Часов около десяти дверь открылась и показался Петруха. Провозя тележку мимо Афанасия, тихо пробормотал:
– После двенадцати…
– Ты чего там бормочешь!? – прикрикнул охранник, услышавший тихо произнесённые слова, но не поняв их значения.
– Путается тут под ногами, – ответил Петруха и ногой пнул лежавший у прохода мяч.
– А ты рули, выкручивай колёса, – рассмеялся охранник, наблюдая за происходящим.
– Рули, рули, – огрызнулся Петруха. – Вам бы всё ржать, быки откормленные…
Он поставил тележку, как и в прошлый раз на середину просторного зала, и молча удалился. Забрав минут через двадцать тележку, он побарабанил пальцами по своим часам на руке, видимо, подчёркивая, чтоб не спали и ждали, и медленно покатил столик к двери.
Пленники прилегли на маты. За стеной было тихо. За окнами озярялось небо, но грома не было слышно, то ли гроза была слишком далеко, то ли толстые стены спортивного зала поглощали раскаты. За дверью раздались приглушённые голоса, видно, менялись караульные. Пленники уже знали своих стражей в лицо и даже имели представление о характере каждого. Их охраняли четверо, сменяясь каждые шесть часов. Из всех четверых самым паскуднейшим был Волдырь, проверявший заключённых через час, а то и чаще. В зале на ночь свет не гасили. Когда пленники спали, он отпирал дверь и просовывал голову, ошаривая глазами помещение, иногда входил, втягивал шумно носом воздух, как собака ищейка, и нарочито пересчитывал всех троих, тыкая в каждого пальцем, и ехидная гримаса перекашивала бескровное лицо:
– Все хорьки на месте, ефиоп вашу мать?! Нагуливайте жирку, патагонцы занюханные. Скоро мы вам будем делать чик-чик. – И он проводил пальцем у горла.

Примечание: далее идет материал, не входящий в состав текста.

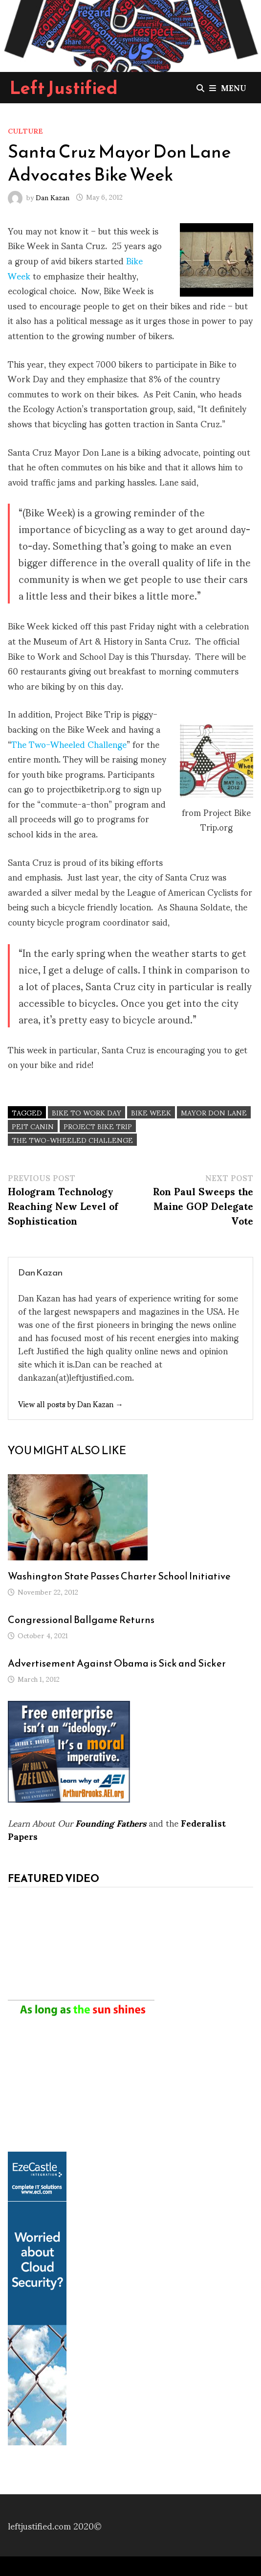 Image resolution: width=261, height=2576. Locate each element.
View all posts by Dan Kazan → (70, 1403)
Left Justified (64, 87)
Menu (227, 87)
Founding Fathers (110, 1822)
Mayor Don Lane (214, 1112)
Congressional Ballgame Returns (81, 1619)
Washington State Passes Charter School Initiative (119, 1576)
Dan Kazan (52, 196)
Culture (25, 130)
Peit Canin (33, 1126)
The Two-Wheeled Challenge (69, 744)
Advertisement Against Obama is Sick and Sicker (117, 1663)
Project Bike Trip (98, 1126)
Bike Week (151, 1112)
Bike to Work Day (86, 1112) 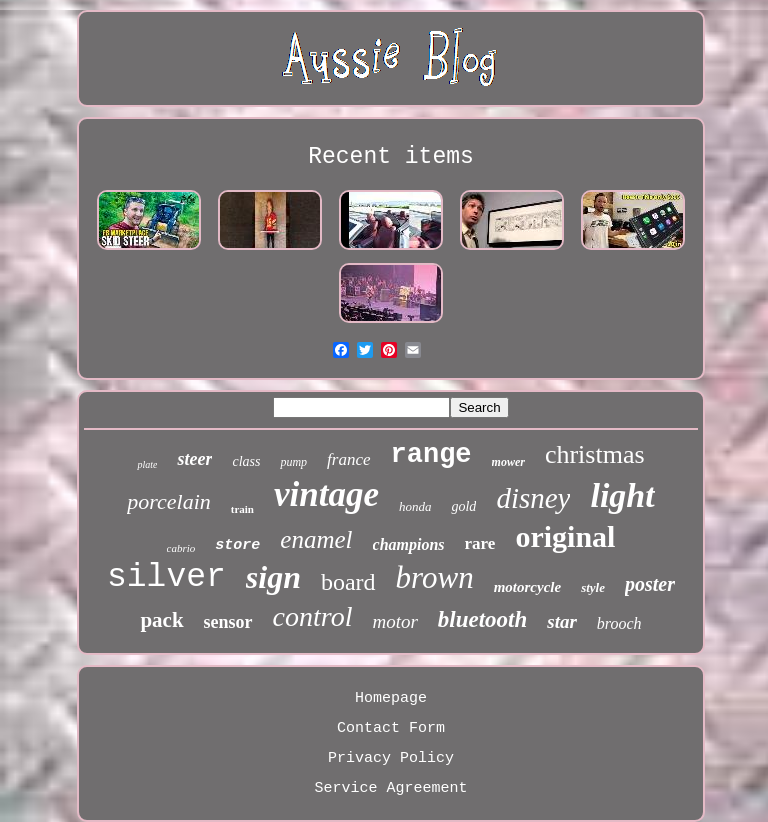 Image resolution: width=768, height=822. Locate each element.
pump (293, 462)
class (246, 461)
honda (415, 506)
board (348, 582)
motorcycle (527, 587)
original (565, 536)
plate (147, 464)
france (348, 459)
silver (166, 577)
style (593, 587)
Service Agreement (390, 788)
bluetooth (482, 619)
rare (480, 543)
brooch (619, 623)
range (431, 455)
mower (508, 462)
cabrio (181, 548)
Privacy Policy (391, 758)
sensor (228, 622)
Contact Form (391, 728)
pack (161, 620)
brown (435, 577)
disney (533, 498)
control (313, 616)
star (562, 621)
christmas (595, 454)
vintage (326, 494)
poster (650, 584)
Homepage (391, 698)
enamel (316, 539)
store (237, 545)
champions (409, 544)
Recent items (391, 157)
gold (463, 506)
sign (273, 577)
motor (394, 621)
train (242, 509)
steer (194, 459)
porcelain (169, 501)
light (622, 495)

Афанасий всегда после подобных слов подбирался, как дикий зверь, глаза его поблёскивали и он готов был кинуться на Волдыря, но всякий раз Николай удерживал его:
– Чего ты этим добьёшься, – шептал он на ухо. – Он же шизик и хрон законченный, не видишь, что перед тобой больной человек. Ему место в дурдоме.
– В могиле ему место, – сдавался Афанасий, расслаблялся и отворачивался в сторону, чтобы не видеть ощеренной морды Волдыря, его грязной косички на затылке.

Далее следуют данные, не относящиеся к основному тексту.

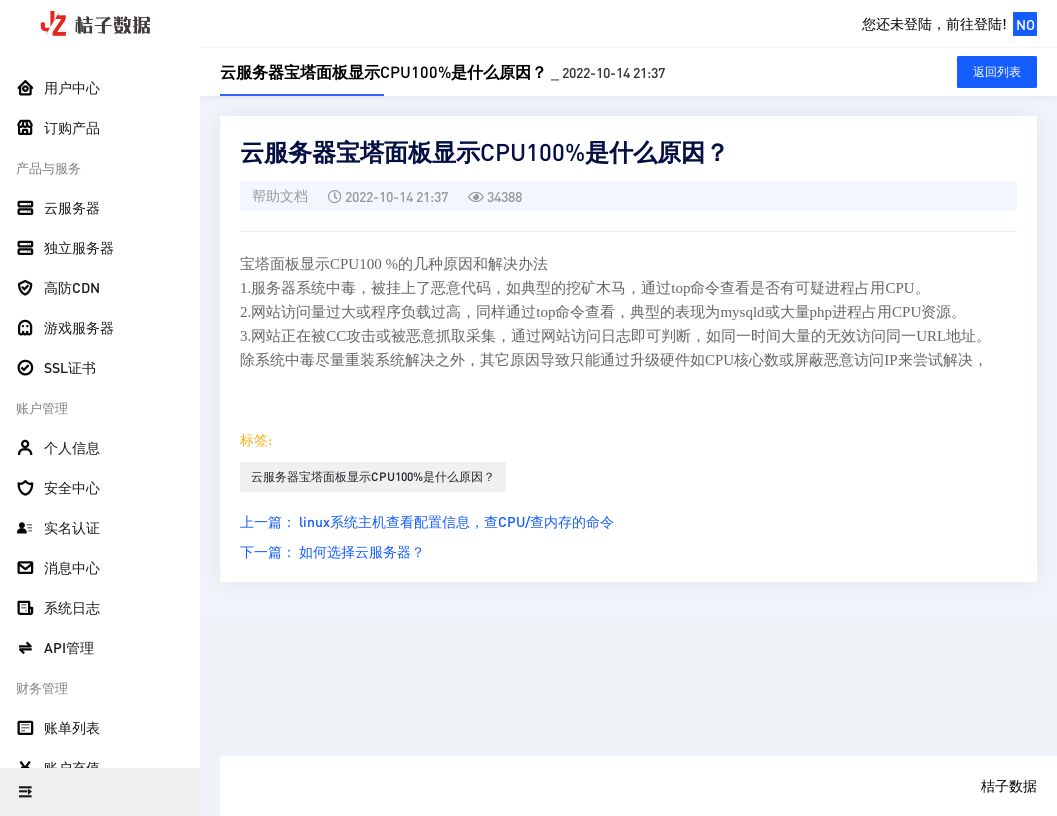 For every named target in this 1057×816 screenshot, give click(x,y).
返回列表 (997, 71)
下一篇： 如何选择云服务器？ (332, 551)
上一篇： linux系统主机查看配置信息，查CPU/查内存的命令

А Николай в это время вспоминал приключение на озере, когда двое хулиганов, какими он тогда их посчитал, чуть не утопили его. «Хулиганы», оказалось, состояли на службе у хозяина этого поместья, в котором их держали, и охраняли пленных. И Волдыря, и Обуха Николай узнал сразу, на болоте, когда дуровцы пытались отбиться от наседавших бандитов.
Волдырь, от души поиздевавшись, запирал дверь, и снова наступала тишина.
Время тянулось нудно медленно. Смутное беспокойство то овладевало пленниками, и сомнения закрадывались в душу, то сменялось радостным чувством, что по воле или прихоти какого-то благожелателя они скоро могут вырваться на свободу из этого душного и гулкого спортзала. Сидели они молча, прислушиваясь к каждому шуму, доносившемуся извне.
Когда время приблизилось к полуночи, в гробовой тишине, при вспышках молний за окнами, они вдруг услышали за матами, в углу, за стеной царапанье – кто-то осторожно вставлял ключ в замочную скважину. Пленники встрепенулись и вскочили на ноги. Афанасий подбежал к матам, приложил ухо к стене. Ключ скрежетнул снова, потом тихо щёлкнул, один раз, второй. Очень тихо приоткрылась дверь, слышно было скольжение металла о металл. Дверь открылась шире, и Афанасию показалось, что кто-то протискивался в неё. Он откинул мат, которым был закрыт лаз с их стороны. Показалось красное и потное лицо Петрухи, перемазанное маслом и приставшей пылью. В руках он держал круглую жестяную маслёнку. Он только что-то хотел сказать, как у входной двери лязгнули ключом. Афанасий затолкал Петруху в отверстие, задвинул мат и в два прыжка очутился на прежнем месте. Его примеру последовали и Николай с Сергеем.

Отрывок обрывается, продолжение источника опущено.